§ Problem: For this exercise, output the line containing "Peter Gabriel : quatre albums" and every line after it through the end of the records, exactly, and no other line.

§ Transcribed page contents:
[Start of Attachment]

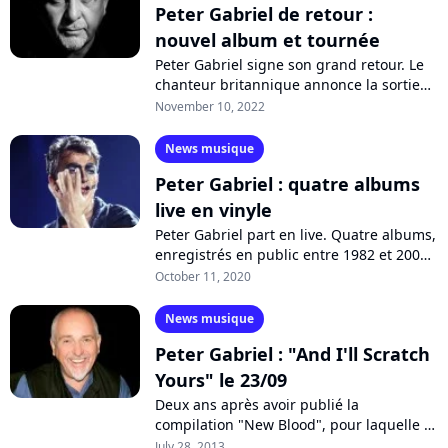
Peter Gabriel de retour :
nouvel album et tournée
Peter Gabriel signe son grand retour. Le
chanteur britannique annonce la sortie
d'un nouvel album, 20 ans après le
November 10, 2022
précédent, et une grande tournée
mondiale...
News musique
Peter Gabriel : quatre albums
live en vinyle
Peter Gabriel part en live. Quatre albums,
enregistrés en public entre 1982 et 2003,
sortiront en vinyle dans les prochaines
October 11, 2020
semaines. "Live In Athens...
News musique
Peter Gabriel : "And I'll Scratch
Yours" le 23/09
Deux ans après avoir publié la
compilation "New Blood", pour laquelle il
a réenregistré ses plus grands classiques
July 28, 2013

[End of Attachment]

§ Solved problem:
Peter Gabriel : quatre albums
live en vinyle
Peter Gabriel part en live. Quatre albums,
enregistrés en public entre 1982 et 2003,
sortiront en vinyle dans les prochaines
October 11, 2020
semaines. "Live In Athens...
News musique
Peter Gabriel : "And I'll Scratch
Yours" le 23/09
Deux ans après avoir publié la
compilation "New Blood", pour laquelle il
a réenregistré ses plus grands classiques
July 28, 2013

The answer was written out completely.